→ **PROMPT**
What follows is a set of entries. Repeat them exactly, but not their pictures.

········

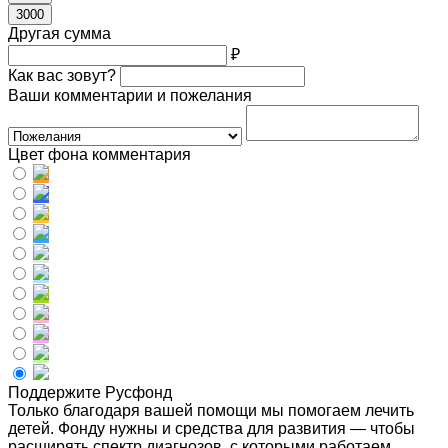
3000
Другая сумма
₽
Как вас зовут?
Ваши комментарии и пожелания
Цвет фона комментария
Поддержите Русфонд
Только благодаря вашей помощи мы помогаем лечить
детей. Фонду нужны и средства для развития — чтобы
расширять спектр диагнозов, с которыми работаем,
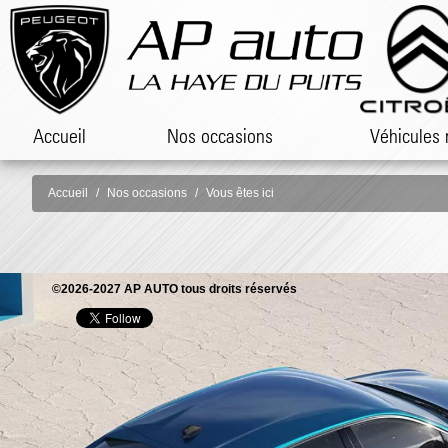
Accueil
Nos occasions
Véhicules 
Accueil
Nos occasions
Vous êtes ici
©2026-2027 AP AUTO tous droits réservés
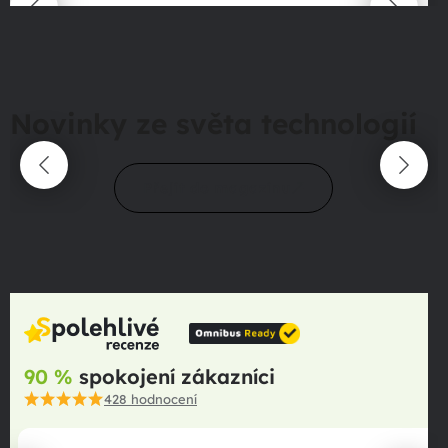
Novinky ze světa technologií
Přejít do magazínu
90 %
spokojení zákazníci
428
hodnocení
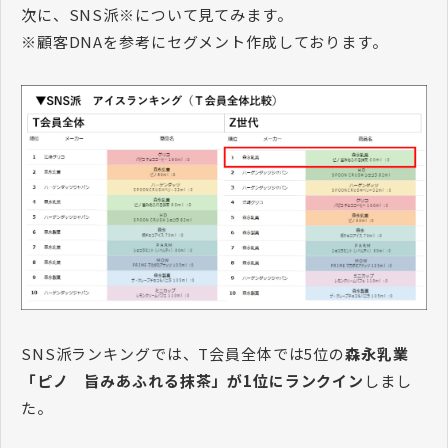
次に、SNS派※について見てみます。
※顧客DNAを参考にセグメント作成しております。
SNS派ランキングでは、T会員全体では5位の
森永乳業
「ピノ 旨みあふれる抹茶」が1位にランクイン
しまし
た。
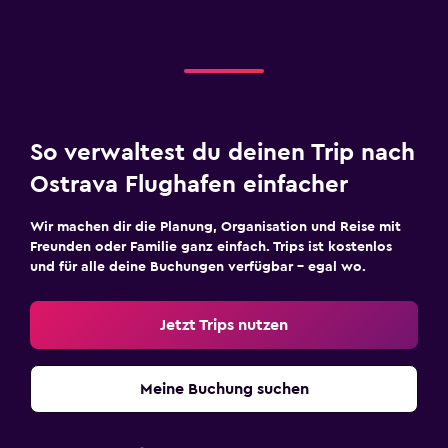
So verwaltest du deinen Trip nach
Ostrava Flughafen einfacher
Wir machen dir die Planung, Organisation und Reise mit
Freunden oder Familie ganz einfach. Trips ist kostenlos
und für alle deine Buchungen verfügbar – egal wo.
Jetzt Trips nutzen
Meine Buchung suchen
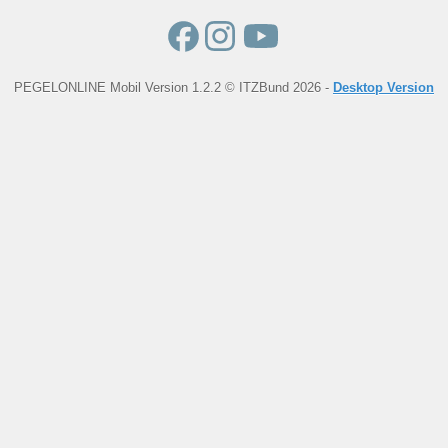
PEGELONLINE Mobil Version 1.2.2 © ITZBund 2026 -
Desktop Version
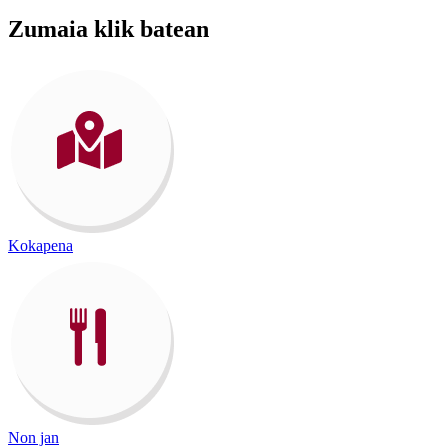
Zumaia
klik batean
Kokapena
Non jan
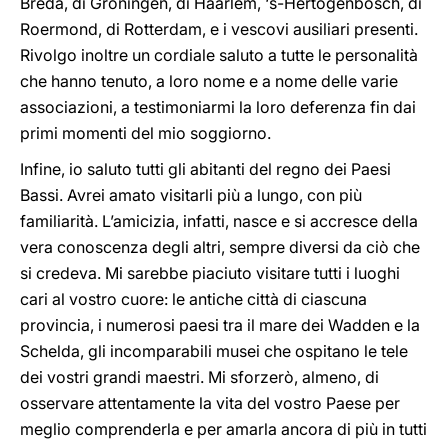
Breda, di Groningen, di Haarlem, ‘s-Hertogenbosch, di
Roermond, di Rotterdam, e i vescovi ausiliari presenti.
Rivolgo inoltre un cordiale saluto a tutte le personalità
che hanno tenuto, a loro nome e a nome delle varie
associazioni, a testimoniarmi la loro deferenza fin dai
primi momenti del mio soggiorno.
Infine, io saluto tutti gli abitanti del regno dei Paesi
Bassi. Avrei amato visitarli più a lungo, con più
familiarità. L’amicizia, infatti, nasce e si accresce della
vera conoscenza degli altri, sempre diversi da ciò che
si credeva. Mi sarebbe piaciuto visitare tutti i luoghi
cari al vostro cuore: le antiche città di ciascuna
provincia, i numerosi paesi tra il mare dei Wadden e la
Schelda, gli incomparabili musei che ospitano le tele
dei vostri grandi maestri. Mi sforzerò, almeno, di
osservare attentamente la vita del vostro Paese per
meglio comprenderla e per amarla ancora di più in tutti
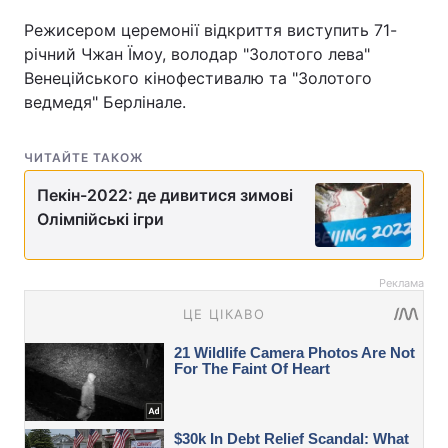
Режисером церемонії відкриття виступить 71-
річний Чжан Їмоу, володар "Золотого лева"
Венеційського кінофестивалю та "Золотого
ведмедя" Берлінале.
ЧИТАЙТЕ ТАКОЖ
Пекін-2022: де дивитися зимові
Олімпійські ігри
Реклама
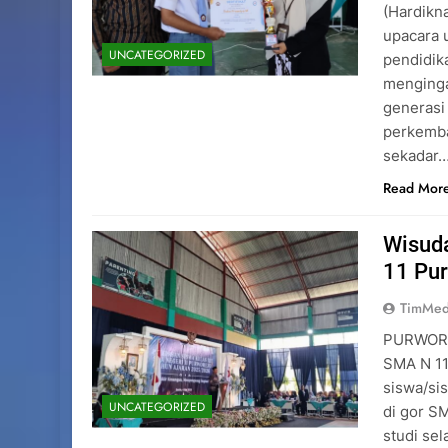
(Hardikn
upacara 
UNCATEGORIZED
pendidik
menginga
generasi
perkemba
sekadar
Read Mor
Wisuda
11 Pu
TimMed
PURWOREJ
SMA N 11
siswa/sis
UNCATEGORIZED
di gor S
studi sel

········

→ **WRITTEN RESPONSE**
3000
Другая сумма
₽
Как вас зовут?
Ваши комментарии и пожелания
Цвет фона комментария
Поддержите Русфонд
Только благодаря вашей помощи мы помогаем лечить
детей. Фонду нужны и средства для развития — чтобы
расширять спектр диагнозов, с которыми работаем,
Accueil
Nos occasions
Véhicules 
Accueil
Nos occasions
Vous êtes ici
©2026-2027 AP AUTO tous droits réservés
Novinky ze světa technologií
Přejít do magazínu
90 %
spokojení zákazníci
428
hodnocení
次に、SNS派※について見てみます。
※顧客DNAを参考にセグメント作成しております。
SNS派ランキングでは、T会員全体では5位の
森永乳業
「ピノ 旨みあふれる抹茶」が1位にランクイン
しまし
た。
So verwaltest du deinen Trip nach
Ostrava Flughafen einfacher
Wir machen dir die Planung, Organisation und Reise mit
Freunden oder Familie ganz einfach. Trips ist kostenlos
und für alle deine Buchungen verfügbar – egal wo.
Jetzt Trips nutzen
Meine Buchung suchen
PEGELONLINE Mobil Version 1.2.2 © ITZBund 2026 -
Desktop Version
Zumaia
klik batean
Kokapena
Non jan
Breda, di Groningen, di Haarlem, ‘s-Hertogenbosch, di
Roermond, di Rotterdam, e i vescovi ausiliari presenti.
Rivolgo inoltre un cordiale saluto a tutte le personalità
che hanno tenuto, a loro nome e a nome delle varie
associazioni, a testimoniarmi la loro deferenza fin dai
primi momenti del mio soggiorno.
Infine, io saluto tutti gli abitanti del regno dei Paesi
Bassi. Avrei amato visitarli più a lungo, con più
familiarità. L’amicizia, infatti, nasce e si accresce della
vera conoscenza degli altri, sempre diversi da ciò che
si credeva. Mi sarebbe piaciuto visitare tutti i luoghi
cari al vostro cuore: le antiche città di ciascuna
provincia, i numerosi paesi tra il mare dei Wadden e la
Schelda, gli incomparabili musei che ospitano le tele
dei vostri grandi maestri. Mi sforzerò, almeno, di
osservare attentamente la vita del vostro Paese per
meglio comprenderla e per amarla ancora di più in tutti
Режисером церемонії відкриття виступить 71-
річний Чжан Їмоу, володар "Золотого лева"
Венеційського кінофестивалю та "Золотого
ведмедя" Берлінале.
ЧИТАЙТЕ ТАКОЖ
Пекін-2022: де дивитися зимові
Олімпійські ігри
Реклама
(Hardikn
upacara 
UNCATEGORIZED
pendidik
menginga
generasi
perkemba
sekadar
Read Mor
Wisuda
11 Pu
TimMed
PURWOREJ
SMA N 11
siswa/sis
UNCATEGORIZED
di gor S
studi sel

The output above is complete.